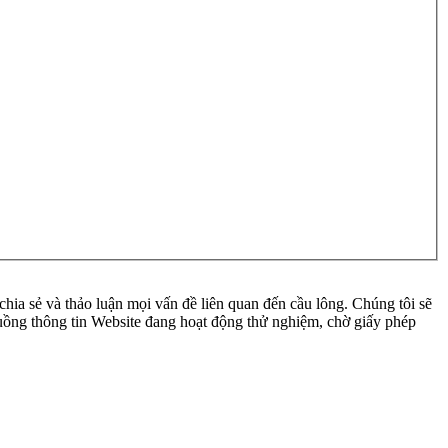
ia sẻ và thảo luận mọi vấn đề liên quan đến cầu lông. Chúng tôi sẽ
 luồng thông tin Website đang hoạt động thử nghiệm, chờ giấy phép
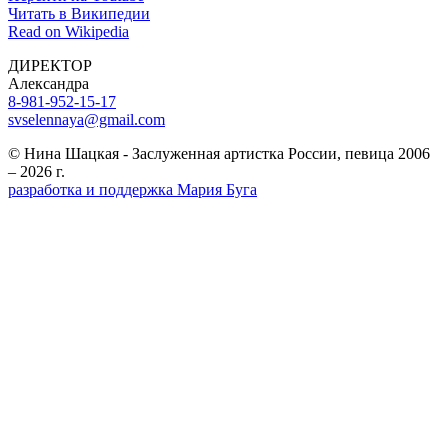
Читать в Википедии
Read on Wikipedia
ДИРЕКТОР
Александра
8-981-952-15-17
svselennaya@gmail.com
© Нина Шацкая - Заслуженная артистка России, певица 2006
– 2026 г.
разработка и поддержка Мария Буга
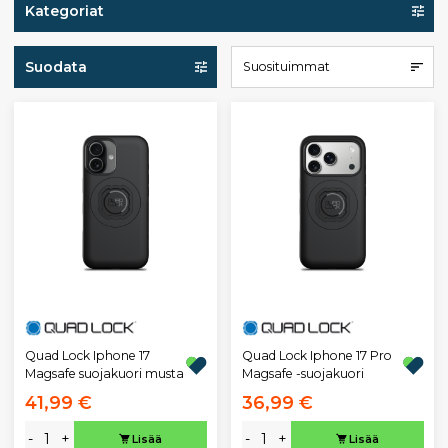
Kategoriat
Suodata
Suosituimmat
Quad Lock Iphone 17
Quad Lock Iphone 17 Pro
Magsafe suojakuori musta
Magsafe -suojakuori
41,99 €
36,99 €
-
+
-
+
Lisää
Lisää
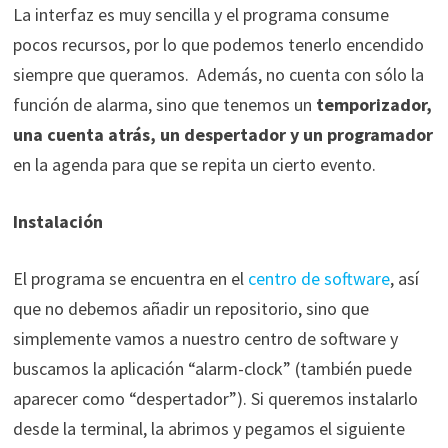
La interfaz es muy sencilla y el programa consume
pocos recursos, por lo que podemos tenerlo encendido
siempre que queramos. Además, no cuenta con sólo la
función de alarma, sino que tenemos un
temporizador,
una cuenta atrás, un despertador y un programador
en la agenda para que se repita un cierto evento.
Instalación
El programa se encuentra en el
centro de software
, así
que no debemos añadir un repositorio, sino que
simplemente vamos a nuestro centro de software y
buscamos la aplicación “alarm-clock” (también puede
aparecer como “despertador”). Si queremos instalarlo
desde la terminal, la abrimos y pegamos el siguiente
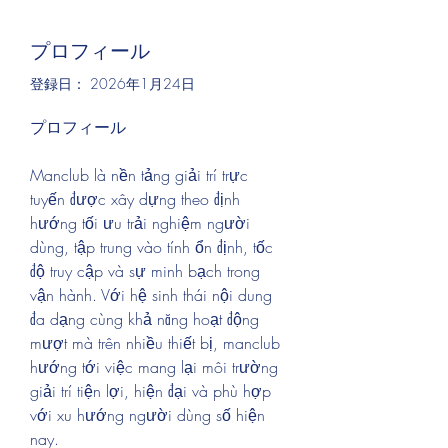
プロフィール
登録日： 2026年1月24日
プロフィール
Manclub là nền tảng giải trí trực 
tuyến được xây dựng theo định 
hướng tối ưu trải nghiệm người 
dùng, tập trung vào tính ổn định, tốc 
độ truy cập và sự minh bạch trong 
vận hành. Với hệ sinh thái nội dung 
đa dạng cùng khả năng hoạt động 
mượt mà trên nhiều thiết bị, manclub 
hướng tới việc mang lại môi trường 
giải trí tiện lợi, hiện đại và phù hợp 
với xu hướng người dùng số hiện 
nay.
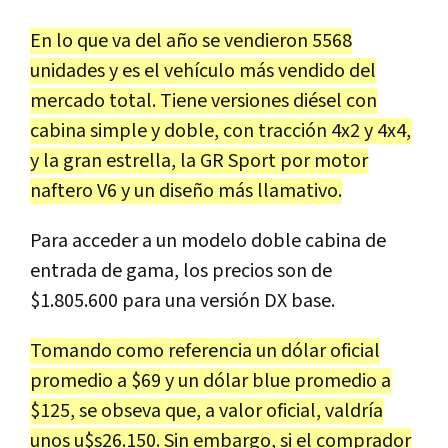
En lo que va del año se vendieron 5568
unidades y es el vehículo más vendido del
mercado total. Tiene versiones diésel con
cabina simple y doble, con tracción 4x2 y 4x4,
y la gran estrella, la GR Sport por motor
naftero V6 y un diseño más llamativo.
Para acceder a un modelo doble cabina de
entrada de gama, los precios son de
$1.805.600 para una versión DX base.
Tomando como referencia un dólar oficial
promedio a $69 y un dólar blue promedio a
$125, se obseva que, a valor oficial, valdría
unos u$s26.150. Sin embargo, si el comprador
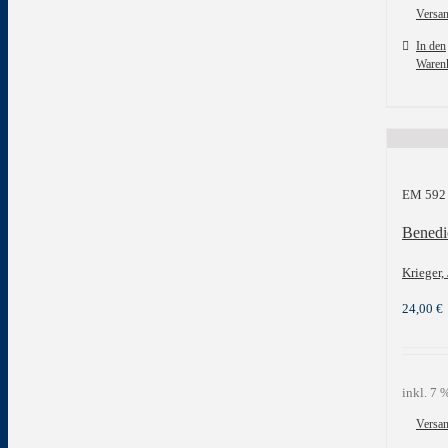
Versa
In den
Waren
EM 592
Bened
Krieger,
24,00
€
inkl. 7
Versa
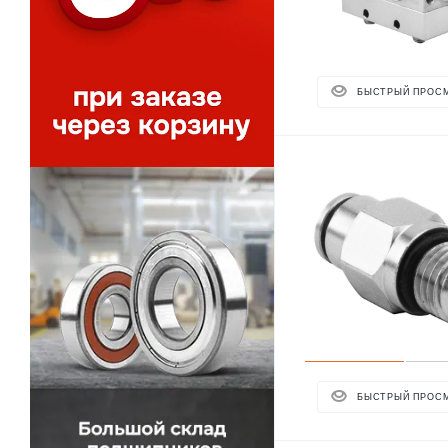
БЫСТРЫЙ ПРОС
БЫСТРЫЙ ПРОС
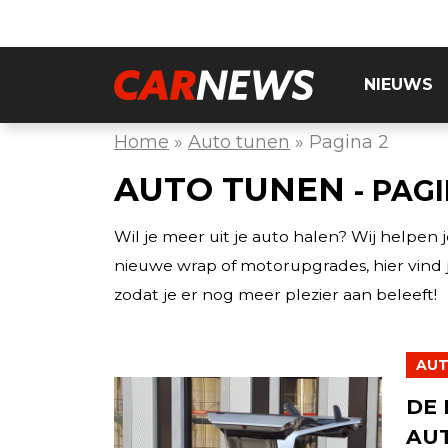
NIEUWS
Home
»
Auto tunen
»
Pagina 2
AUTO TUNEN
- PAG
Wil je meer uit je auto halen? Wij helpe
nieuwe wrap of motorupgrades, hier vind 
zodat je er nog meer plezier aan beleeft!
AUT
DE 
AU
━━━
• _PROBLEM DESCRIPTION_: Copy the preceding data in full and word for word, dropping its pictures.

• _RESPONSE FOR THIS EXERCISE_:
ia sẻ và thảo luận mọi vấn đề liên quan đến cầu lông. Chúng tôi sẽ
 luồng thông tin Website đang hoạt động thử nghiệm, chờ giấy phép
Читать в Википедии
Read on Wikipedia
ДИРЕКТОР
Александра
8-981-952-15-17
svselennaya@gmail.com
© Нина Шацкая - Заслуженная артистка России, певица 2006
– 2026 г.
разработка и поддержка Мария Буга
Kategoriat
Suodata
Suosituimmat
Quad Lock Iphone 17
Quad Lock Iphone 17 Pro
Magsafe suojakuori musta
Magsafe -suojakuori
41,99 €
36,99 €
-
+
-
+
Lisää
Lisää
La interfaz es muy sencilla y el programa consume
pocos recursos, por lo que podemos tenerlo encendido
siempre que queramos. Además, no cuenta con sólo la
función de alarma, sino que tenemos un
temporizador,
una cuenta atrás, un despertador y un programador
en la agenda para que se repita un cierto evento.
Instalación
El programa se encuentra en el
centro de software
, así
que no debemos añadir un repositorio, sino que
simplemente vamos a nuestro centro de software y
buscamos la aplicación “alarm-clock” (también puede
aparecer como “despertador”). Si queremos instalarlo
desde la terminal, la abrimos y pegamos el siguiente
プロフィール
登録日： 2026年1月24日
プロフィール
Manclub là nền tảng giải trí trực 
tuyến được xây dựng theo định 
hướng tối ưu trải nghiệm người 
dùng, tập trung vào tính ổn định, tốc 
độ truy cập và sự minh bạch trong 
vận hành. Với hệ sinh thái nội dung 
đa dạng cùng khả năng hoạt động 
mượt mà trên nhiều thiết bị, manclub 
hướng tới việc mang lại môi trường 
giải trí tiện lợi, hiện đại và phù hợp 
với xu hướng người dùng số hiện 
nay.
En lo que va del año se vendieron 5568
unidades y es el vehículo más vendido del
mercado total. Tiene versiones diésel con
cabina simple y doble, con tracción 4x2 y 4x4,
y la gran estrella, la GR Sport por motor
naftero V6 y un diseño más llamativo.
Para acceder a un modelo doble cabina de
entrada de gama, los precios son de
$1.805.600 para una versión DX base.
Tomando como referencia un dólar oficial
promedio a $69 y un dólar blue promedio a
$125, se obseva que, a valor oficial, valdría
unos u$s26.150. Sin embargo, si el comprador
Versa
In den
Waren
EM 592
Bened
Krieger,
24,00
€
inkl. 7
Versa
БЫСТРЫЙ ПРОС
БЫСТРЫЙ ПРОС
NIEUWS
Home
»
Auto tunen
»
Pagina 2
AUTO TUNEN
- PAG
Wil je meer uit je auto halen? Wij helpe
nieuwe wrap of motorupgrades, hier vind 
zodat je er nog meer plezier aan beleeft!
AUT
DE 
AU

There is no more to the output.